| HN Mirror

Y	Hacker News new \| ask \| show \| jobs

by shay_ker 2638 days ago

> At one point we attempted to migrate to Heroku Shield to address some of these issues, but we found that it wasn’t a good fit for our application.

This part seems very hand wavy, given that Heroku Shield would've solved many (all?) of their problems.

> We were also running into limitations with Heroku on the compute side: some of our newer automation-based features involve running a large number of short-lived batch jobs, which doesn’t work well on Heroku (due to the relatively high cost of computing resources).

How much memory did their batch jobs actually need? If they're using Rails, then I'm assuming they're just running a bunch of Sidekiq jobs that are querying PG. I'm surprised that they'd need that much in terms of compute resources. They should be able to get very, very far by making PG do a lot of the work, or by streaming data from PG and not holding a lot of data in memory.

Even if they did need all this, the following two options seem WAY easier to manage:

1) Use dokku to run your super-intense Sidekiq batch jobs on beefy EC2 instances. You can still schedule them in your Rails app in Heroku, no big deal. Many engineering teams have to do this type of split-up anyway when it comes to Application Engineers and Data Engineers, this is just a simpler way to do it.

2) Similar to 1), use a different language runtime for the batch jobs. If you really need to run CPU intensive jobs, why are you using Ruby? If the jobs aren't so intense to mandate maintaining two languages (fwiw, not that hard), why will moving to k8s solve the issue?

Personally, I'm not sold on their decision to move to Kubernetes, and I use Kubernetes for my job.

1 comments

shosti 2638 days ago

> This part seems very hand wavy, given that Heroku Shield would've solved many (all?) of their problems.

Author here; I don’t want to go into too much detail, but we tried Shield early on and had a negative experience that made us wary about using the platform (it seems to use a different tech stack under the hood from “normal” Heroku and lacks a lot of the things that make Heroku great). Also it’s very expensive compared to VPC-based solutions on AWS and GCP.

W.R.T. the batch jobs, I think I didn’t explain super well—we are using a different language and runtime from our “normal” background processing jobs (which use worker queues in Rails), it’s just that Heroku isn’t very well suited for the use case (which is basically FaaS-like but with long-lived jobs).

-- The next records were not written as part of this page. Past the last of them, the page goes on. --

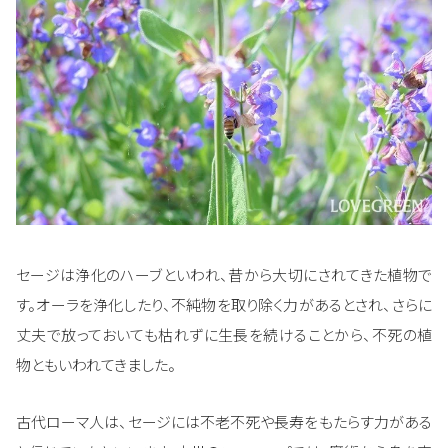
セージは浄化のハーブといわれ、昔から大切にされてきた植物で
す。オーラを浄化したり、不純物を取り除く力があるとされ、さらに
丈夫で放っておいても枯れずに生長を続けることから、不死の植
物ともいわれてきました。
古代ローマ人は、セージには不老不死や長寿をもたらす力がある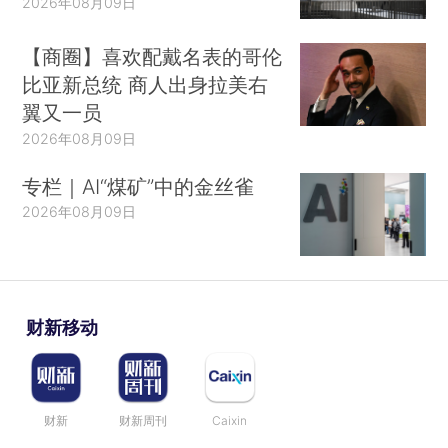
2026年08月09日
【商圈】喜欢配戴名表的哥伦
比亚新总统 商人出身拉美右
翼又一员
2026年08月09日
专栏｜AI“煤矿”中的金丝雀
2026年08月09日
财新移动
财新
财新周刊
Caixin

The “split” workflow you described is basically what we were doing (but with AWS Batch instead of Dokku); it’s just that it’s more cost-efficient to consolidate everything into one cluster (especially with preemptible gke nodes) and also better to have a common set of tooling for the Ops team.

To be fair, we haven’t yet completed the move from Batch to k8s so it’s possible that part of the plan won’t pan out as expected.

link

holografix 2638 days ago

Disclaimer: I work for Salesforce, Heroku’s parent company.

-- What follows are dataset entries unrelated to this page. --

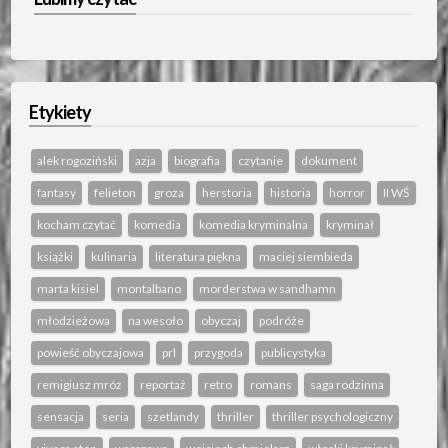
Etykiety
alek rogoziński
azja
biografia
czytanie
dokument
fantasy
felieton
groza
herstoria
historia
horror
II WŚ
kocham czytać
komedia
komedia kryminalna
kryminał
książki
kulinaria
literatura piękna
maciej siembieda
marta kisiel
montalbano
morderstwa w sandhamn
młodzieżowa
na wesoło
obyczaj
podróże
powieść obyczajowa
prl
przygoda
publicystyka
remigiusz mróz
reportaż
retro
romans
saga rodzinna
sensacja
seria
szetlandy
thriller
thriller psychologiczny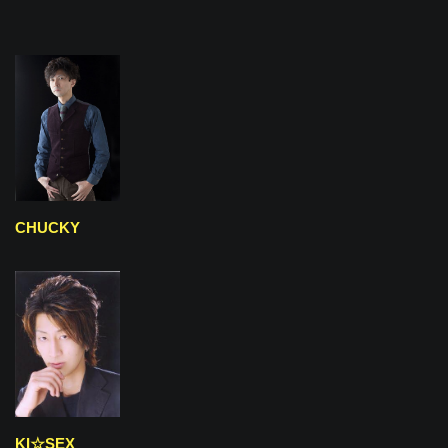
CHUCKY
KI☆SEX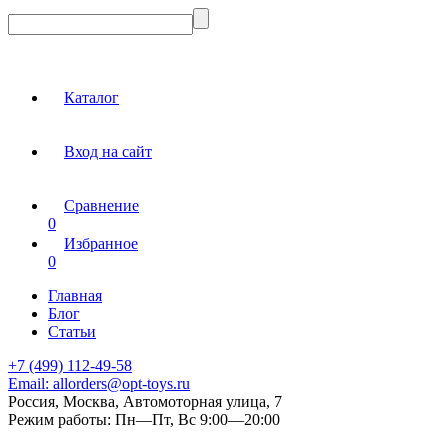
Каталог
Вход на сайт
Сравнение
0
Избранное
0
Главная
Блог
Статьи
+7 (499) 112-49-58
Email:
allorders@opt-toys.ru
Россия, Москва, Автомоторная улица, 7
Режим работы:
Пн—Пт, Вс 9:00—20:00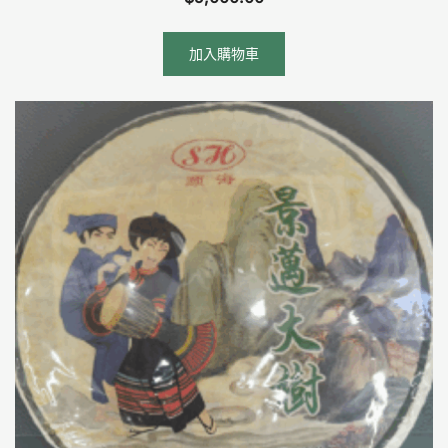
加入購物車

Heroku Shield is a service added on top of Heroku Private spaces.

You usually don’t need Shield unless you want to be compliant with things like HIPAA, etc

Which of course could be your case here.

link

ukd1 2638 days ago

It is and we needed HIPAA. For me, it's priced aggressively (~600%, compared to zero for GCP) and wasn't ready when we looked - i.e. caused a few SEVs.

link

shay_ker 2637 days ago

> ~600%, compared to zero for GCP

I've always been curious. What do you need to do to be HIPAA compliant, from a technology standpoint? I figured it's similar to PCI compliance, but I'm not sure.

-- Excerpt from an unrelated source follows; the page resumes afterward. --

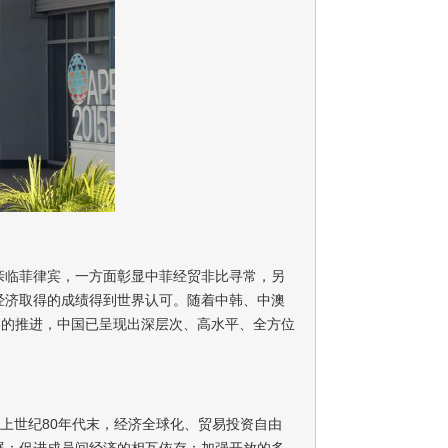
亲临菲律宾，一方面彰显中菲经贸非比寻常，另
经济取得的成绩得到世界认可。随着中韩、中澳
略的推进，中国已呈现出深层次、高水平、全方位
上世纪80年代末，经济全球化、贸易投资自由
展；促进成员间经济的相互依存；加强开放的多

From what I've heard, though, the cost isn't quite zero, it's just that you have to own & implement all the work to be HIPAA compliant. But perhaps it's not that bad?

link

holografix 2637 days ago

I’m not in product or legal so take this with a grain of salt:

I know that for a customer I spoke to, keystroke logging on running dynos was something they were really interested in, from a compliance point of view.

I think being able to spin up Postgres DBs with rollbacks, fork and follow, HA etc etc (don’t want to sound like a sales rep) in this highly compliant environment also involves some serious infra wrangling.

link

oskari 2634 days ago

FWIW, Aiven PostgreSQL (http://aiven.io/postgresql) runs latest PG versions and is available in HIPAA compliant configurations on AWS and GCP. We don't charge extra for it, but have a minimum monthly commitment to justify the small setup overhead.

link

shay_ker 2638 days ago

Makes sense. It's hard to tell without understanding what the batch jobs are actually doing... it sounds like you're running something similar to EMR jobs?

We were about to use Heroku Shield at a previous gig. It's definitely expensive, but at our requirements it was still less than an engineer. I wouldn't run a ton of "big data" processing on Heroku nodes though. I'm sure/hope it exists, but I haven't seen a Heroku-ized version of data processing.

link